The consequences are unevenly felt. Precarious staff, international students, and racialized groups—especially Palestinians, Arabs, and Muslims—bear the heaviest risks. Some have been investigated for social media posts, threatened with dismissal, or warned against participating in demonstrations even outside of working hours. In one case, a researcher at a state-funded institute lost their position after refusing to stop posting in support of Palestine. Others have faced smear campaigns labeling them as sympathetic to terrorism, a form of “political bullying” designed to exhaust and isolate those who speak out.
Corporate Universities and Neoliberal Governance
To understand these dynamics, it is crucial to situate them within the corporatization of Finnish higher education. Since the 1990s, universities have been restructured to operate on managerial and market-oriented principles, with rectors and boards wielding increasing power over governance. This shift has weakened traditions of community democracy, replacing them with corporate-style strategies that prioritize reputation management, risk avoidance, and external partnerships with industry and government.
In this context, Palestine solidarity is disruptive not only because it challenges Israel, but because it challenges the university’s self-image as a neutral space of knowledge production aligned with corporate and state interests. By contrast, expressions of solidarity with Ukraine or Iran can be framed as consistent with Western geopolitical priorities, and therefore permissible. Academic freedom, as Steven Salaita notes, often evaporates when it confronts state violence, colonialism, or systemic racism.
The Broader Stakes: Whose Voices Count?
The repression of Palestine solidarity reveals a deeper question: whose safety, whose voices, and whose humanity are protected within Finnish universities? By silencing students and scholars advocating for Palestinian rights, institutions reproduce broader hierarchies of race, empire, and global inequality.
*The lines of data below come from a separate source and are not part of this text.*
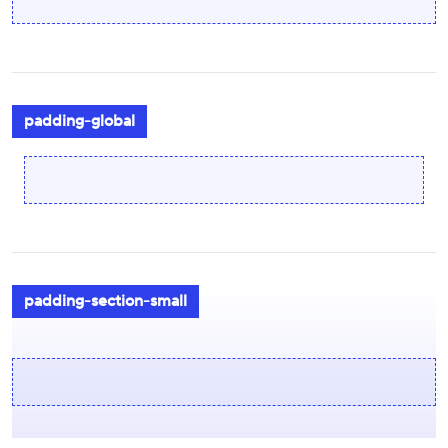
padding-global
padding-section-small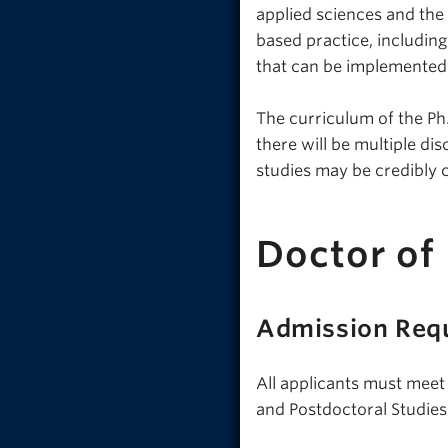
applied sciences and the
based practice, includin
that can be implemented i
The curriculum of the Ph.
there will be multiple di
studies may be credibly 
Doctor of
Admission Req
All applicants must meet
and Postdoctoral Studies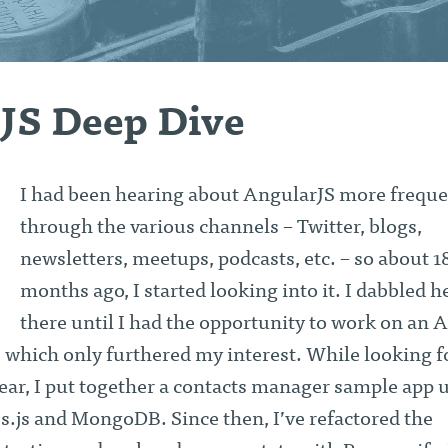
JS Deep Dive
I had been hearing about AngularJS more freque
through the various channels – Twitter, blogs,
newsletters, meetups, podcasts, etc. – so about 1
months ago, I started looking into it. I dabbled h
there until I had the opportunity to work on an 
 which only furthered my interest. While looking f
year, I put together a contacts manager sample app 
s.js and MongoDB. Since then, I’ve refactored the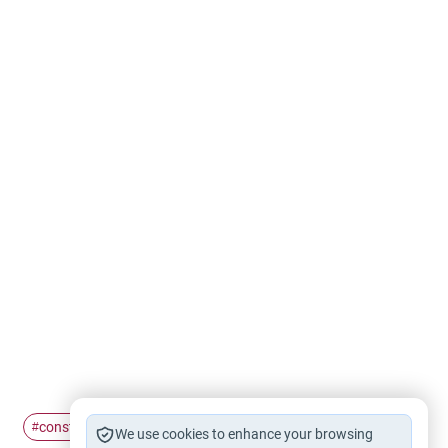
constructive
dialogue
#
#
We use cookies to enhance your browsing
The discourses of neutrality and safety mask a political choice to side with dominant geopolitical alignments and to exclude perspectives that threaten those alignments.
At the same time, students and staff are refusing these terms of engagement. They continue to hold teach-ins despite bans, rehang banners that have been confiscated, and build networks of solidarity that transcend institutional constraints. In doing so, they echo broader struggles for decolonization and social justice, connecting Palestine to wider critiques of neoliberalism, racism, and authoritarian governance within academia itself.
Conclusion: The Politics of Refusal
The repression of Palestine solidarity in Finnish higher education is not an isolated phenomenon, but part of a global pattern where universities act as enforcers of geopolitical orthodoxy and corporate logic. Yet it also highlights the resilience and creativity of student and faculty movements that refuse to be silenced.
The question, then, is not only about protecting academic freedom in the abstract, but about asking: what kind of universities do we want? Institutions that suppress dissent in the name of neutrality, or spaces that foster genuine debate, solidarity, and responsibility toward global justice? The struggle unfolding in Finland suggests that the answer will depend less on administrative decrees than on the courage of those who continue to resist, organize, and imagine otherwise.